(Page-level text extractions)
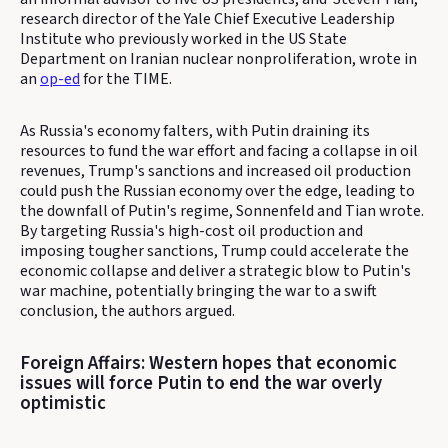
research director of the Yale Chief Executive Leadership
Institute who previously worked in the US State
Department on Iranian nuclear nonproliferation, wrote in
an
op-ed
for the TIME.
As Russia's economy falters, with Putin draining its
resources to fund the war effort and facing a collapse in oil
revenues, Trump's sanctions and increased oil production
could push the Russian economy over the edge, leading to
the downfall of Putin's regime, Sonnenfeld and Tian wrote.
By targeting Russia's high-cost oil production and
imposing tougher sanctions, Trump could accelerate the
economic collapse and deliver a strategic blow to Putin's
war machine, potentially bringing the war to a swift
conclusion, the authors argued.
Foreign Affairs: Western hopes that economic
issues will force Putin to end the war overly
optimistic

* _Try it_
Filter the data above, keeping only lines that include the string "economic".

* _Expected answer_
economic collapse and deliver a strategic blow to Putin's
Foreign Affairs: Western hopes that economic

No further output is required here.